What a tragic day in Uvalde, Texas. It's hard to process this kind of evil. Of course from the first news of the killings the corporate media have blared the horror 24/7 as emotions are exploited to leverage more restrictions on good citizens. Those who challenge the prevailing media narrative are branded insensitive and uncaring. That's how it works.
It was kind of surprising in a Texas school that no teacher or admin had a permitted carry pistol or that there was no armed LEO as a school resource officer present. Policies must vary among school districts. Even more stunning was the maddeningly slow response of local police. Details are still unfolding. The day after the Uvalde massacre, a civilian with a legal concealed carry pistol stopped a would-be mass shooter dead in his tracks in Charleston, West Virginia. A man was speeding in a parking lot near a graduation party. When asked to slow down, he became agitated, left and returned later, opening fire with an AR style rifle. A woman bystander carrying a lawfully owned pistol shot and killed the attacker. No other people were injured. The Charleston police chief said she saved dozens of lives. The dead perp had a criminal record. He probably got the rifle from his homies. Mass media response on the event, save for Fox News, its Charleston affiliate and passing mention in USA Today, crickets...

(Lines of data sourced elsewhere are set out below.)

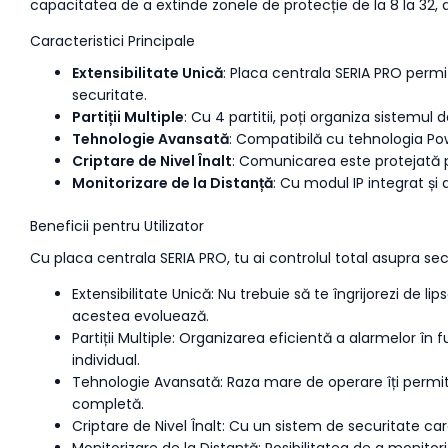
capacitatea de a extinde zonele de protecție de la 8 la 32
Caracteristici Principale
Extensibilitate Unică
: Placa centrala SERIA PRO permit
securitate.
Partiții Multiple
: Cu 4 partitii, poți organiza sistemul 
Tehnologie Avansată
: Compatibilă cu tehnologia Pow
Criptare de Nivel Înalt
: Comunicarea este protejată pr
Monitorizare de la Distanță
: Cu modul IP integrat și
Beneficii pentru Utilizator
Cu placa centrala SERIA PRO, tu ai controlul total asupra sec
Extensibilitate Unică: Nu trebuie să te îngrijorezi de 
acestea evoluează.
Partiții Multiple: Organizarea eficientă a alarmelor în
individual.
Tehnologie Avansată: Raza mare de operare îți permite s
completă.
Criptare de Nivel Înalt: Cu un sistem de securitate care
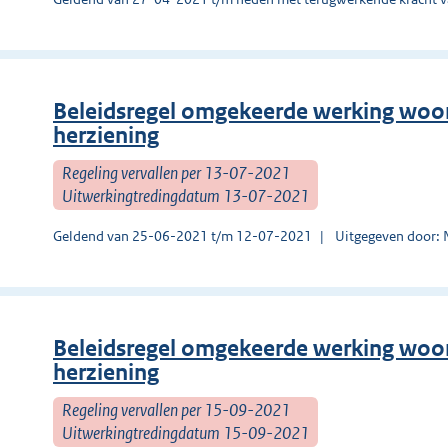
Beleidsregel omgekeerde werking woon-
herziening
Regeling vervallen per 13-07-2021
Uitwerkingtredingdatum 13-07-2021
Geldend van 25-06-2021 t/m 12-07-2021
Uitgegeven door:
Beleidsregel omgekeerde werking woon-
herziening
Regeling vervallen per 15-09-2021
Uitwerkingtredingdatum 15-09-2021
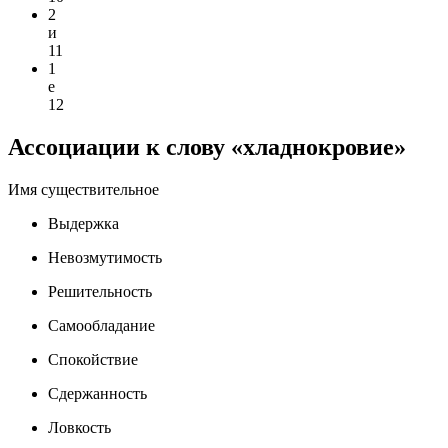
2
и
11
1
е
12
Ассоциации к слову «хладнокровие»
Имя существительное
Выдержка
Невозмутимость
Решительность
Самообладание
Спокойствие
Сдержанность
Ловкость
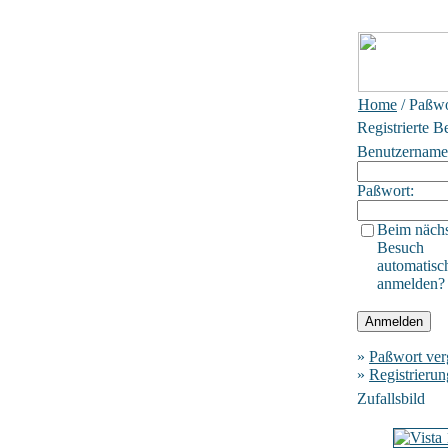
Home
/ Paßwo
Registrierte B
Benutzername
Paßwort:
Beim näch
Besuch
automatisc
anmelden?
»
Paßwort ver
»
Registrierun
Zufallsbild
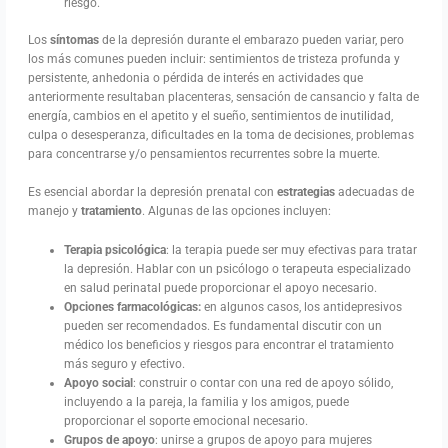
riesgo.
Los
síntomas
de la depresión durante el embarazo pueden variar, pero
los más comunes pueden incluir: sentimientos de tristeza profunda y
persistente, anhedonia o pérdida de interés en actividades que
anteriormente resultaban placenteras, sensación de cansancio y falta de
energía, cambios en el apetito y el sueño, sentimientos de inutilidad,
culpa o desesperanza, dificultades en la toma de decisiones, problemas
para concentrarse y/o pensamientos recurrentes sobre la muerte.
Es esencial abordar la depresión prenatal con
estrategias
adecuadas de
manejo y
tratamiento
. Algunas de las opciones incluyen:
Terapia psicológica
: la terapia puede ser muy efectivas para tratar
la depresión. Hablar con un psicólogo o terapeuta especializado
en salud perinatal puede proporcionar el apoyo necesario.
Opciones farmacológicas:
en algunos casos, los antidepresivos
pueden ser recomendados. Es fundamental discutir con un
médico los beneficios y riesgos para encontrar el tratamiento
más seguro y efectivo.
Apoyo social
: construir o contar con una red de apoyo sólido,
incluyendo a la pareja, la familia y los amigos, puede
proporcionar el soporte emocional necesario.
Grupos de apoyo
: unirse a grupos de apoyo para mujeres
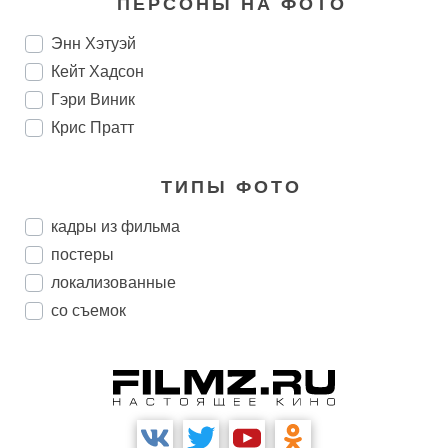
ПЕРСОНЫ НА ФОТО
Энн Хэтуэй
Кейт Хадсон
Гэри Виник
Крис Пратт
ТИПЫ ФОТО
кадры из фильма
постеры
локализованные
со съемок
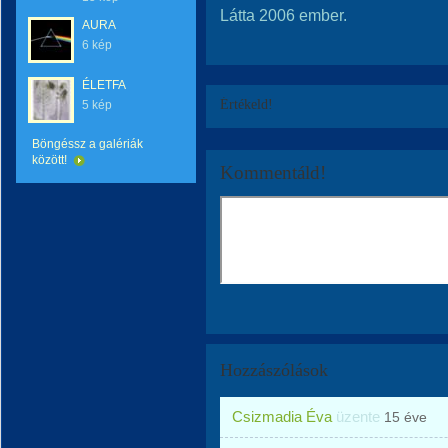
Látta 2006 ember.
AURA
6 kép
ÉLETFA
Értékeld!
5 kép
Böngéssz a galériák
között!
Kommentáld!
Hozzászólások
Csizmadia Éva
üzente
15 éve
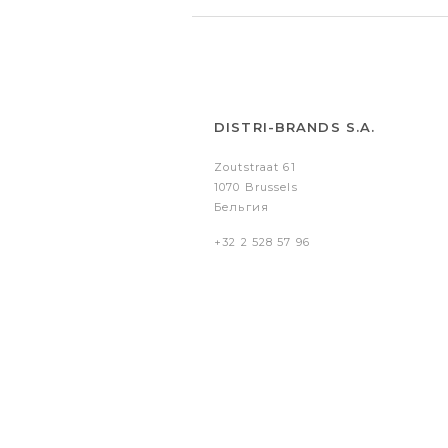
DISTRI-BRANDS S.A.
Zoutstraat 61
1070 Brussels
Бельгия
+32 2 528 57 96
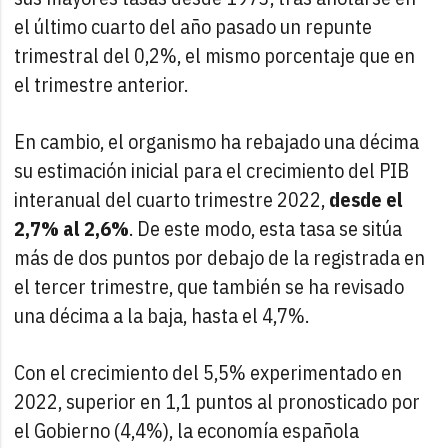
el último cuarto del año pasado un repunte
trimestral del 0,2%, el mismo porcentaje que en
el trimestre anterior.
En cambio, el organismo ha rebajado una décima
su estimación inicial para el crecimiento del PIB
interanual del cuarto trimestre 2022,
desde el
2,7% al 2,6%
. De este modo, esta tasa se sitúa
más de dos puntos por debajo de la registrada en
el tercer trimestre, que también se ha revisado
una décima a la baja, hasta el 4,7%.
Con el crecimiento del 5,5% experimentado en
2022, superior en 1,1 puntos al pronosticado por
el Gobierno (4,4%), la economía española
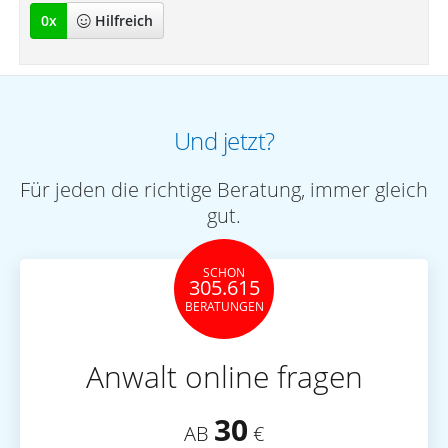
0
x
Hilfreich
Und jetzt?
Für jeden die richtige Beratung, immer gleich
gut.
SCHON
305.615
BERATUNGEN
Anwalt online fragen
30
AB
€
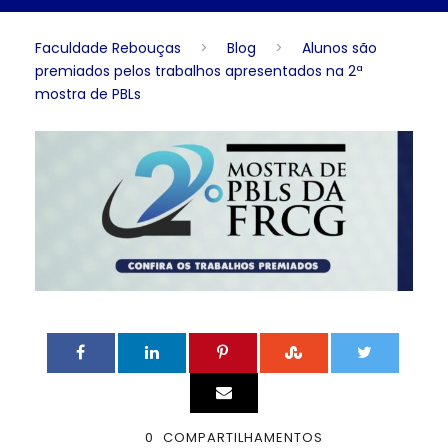
Faculdade Rebouças
>
Blog
>
Alunos são
premiados pelos trabalhos apresentados na 2ª
mostra de PBLs
0
COMPARTILHAMENTOS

https://wchstv.com/news/local/victim-hospitalized-in-charleston-shooting
Regarding so-called "assault weapons," the propaganda term was coined by Josh Sugarmann, a policy wonk for the Violence Policy Center back in the late 1980s to conflate military selective fire, fully automatic rifles with constitutionally protected semi-automatic rifles commonly owned by tens of millions of Americans. Disingenuous politicians, the gun ban lobby and the media have run with it ever since to confuse the general public. Rifles of any description, including AR style rifles (AR stands for Armalite the original manufacturer) are used in maybe 2 percent of firearm related murders. Hammers are used more often to kill people. Seventy-five percent of gun related homicides are criminals killed by other criminals in gang turf and drug wars. By comparison various studies estimate defensive gun use by civilians from 600,000 to over two million times a year, most without a shot being fired. Handguns are more frequently used, but rifles, including ARs, have often been employed to stop a threat. As for a proposed national gun ban, there are over 20 million legally owned AR style rifles in circulation. That's a significant subset of the many tens of millions of semi-automatic rifles in civilian hands. An Australian or New Zealand style "buyback," forced confiscation with less than market value compensation for guns the government never sold to anyone, would be a catastrophically expensive and massive failure on many levels.

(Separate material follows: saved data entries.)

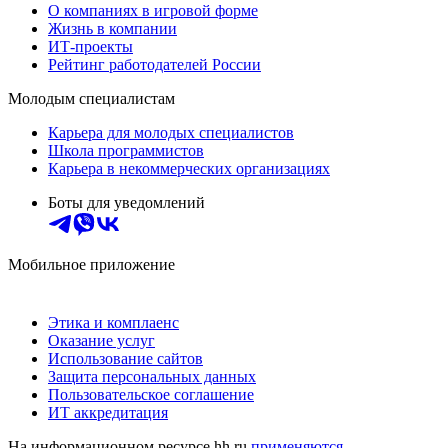
О компаниях в игровой форме
Жизнь в компании
ИТ-проекты
Рейтинг работодателей России
Молодым специалистам
Карьера для молодых специалистов
Школа программистов
Карьера в некоммерческих организациях
Боты для уведомлений
Мобильное приложение
Этика и комплаенс
Оказание услуг
Использование сайтов
Защита персональных данных
Пользовательское соглашение
ИТ аккредитация
На информационном ресурсе hh.ru
применяются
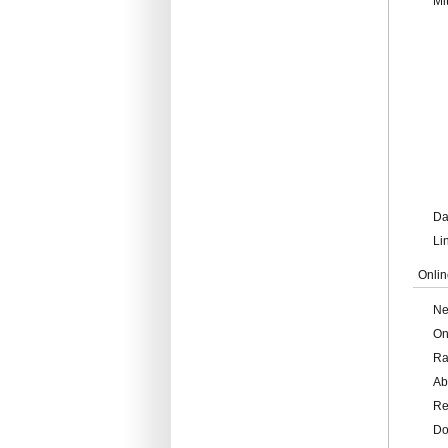
Mi
Da
Li
Onlin
Ne
On
Ra
Ab
Re
Do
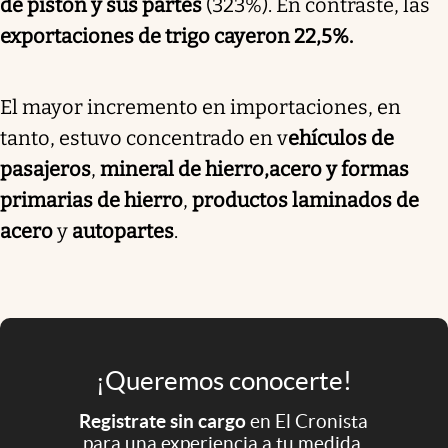
de pistón y sus partes
(323%). En contraste, las
exportaciones de trigo cayeron 22,5%.
El mayor incremento en importaciones, en
tanto, estuvo concentrado en v
ehículos de
pasajeros
,
mineral de hierro,
acero y formas
primarias de hierro
,
productos laminados de
acero
y
autopartes
.
¡Queremos conocerte!
Registrate sin cargo
en El Cronista
para una experiencia a tu medida.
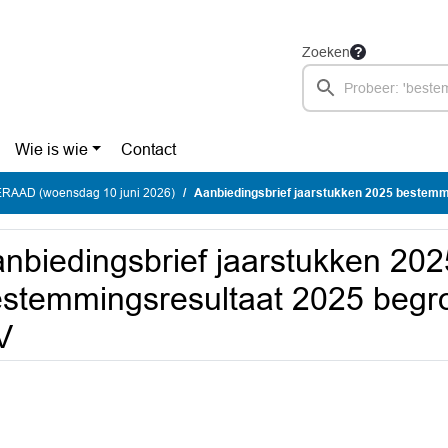
Zoeken
Wie is wie
Contact
AAD (woensdag 10 juni 2026)
Aanbiedingsbrief jaarstukken 2025 bestemmingsresultaat 2025 b
nbiedingsbrief jaarstukken 202
stemmingsresultaat 2025 begr
V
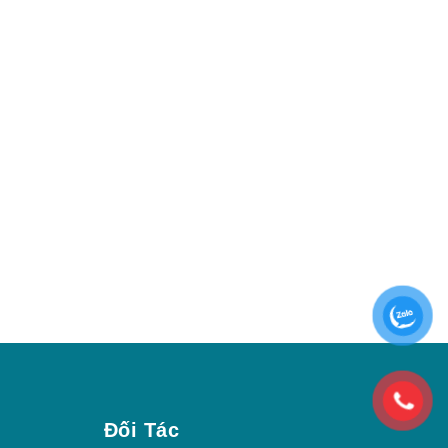
Đối Tác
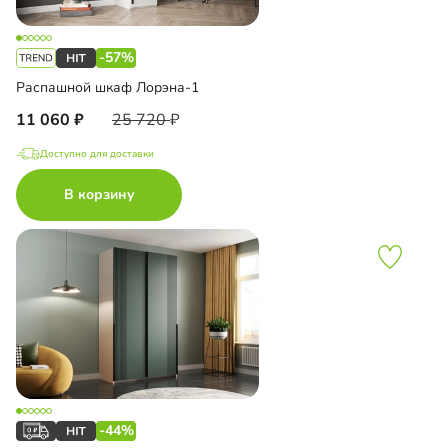
-57%
Распашной шкаф Лорэна-1
11 060
25 720
Доступно для доставки
В корзину
-44%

We have over 22,000 federal, state and local laws governing the acquisition and use of firearms, and the street thugs, drug cartels, terrorists and random crazies still demonstrate a marked disdain for official words printed on government stationery. The blame should be assigned to the perpetrators and not America's 100 million law-abiding gun owners.
Thanks for the opportunity to respond, George. Always enjoy your track and running posts.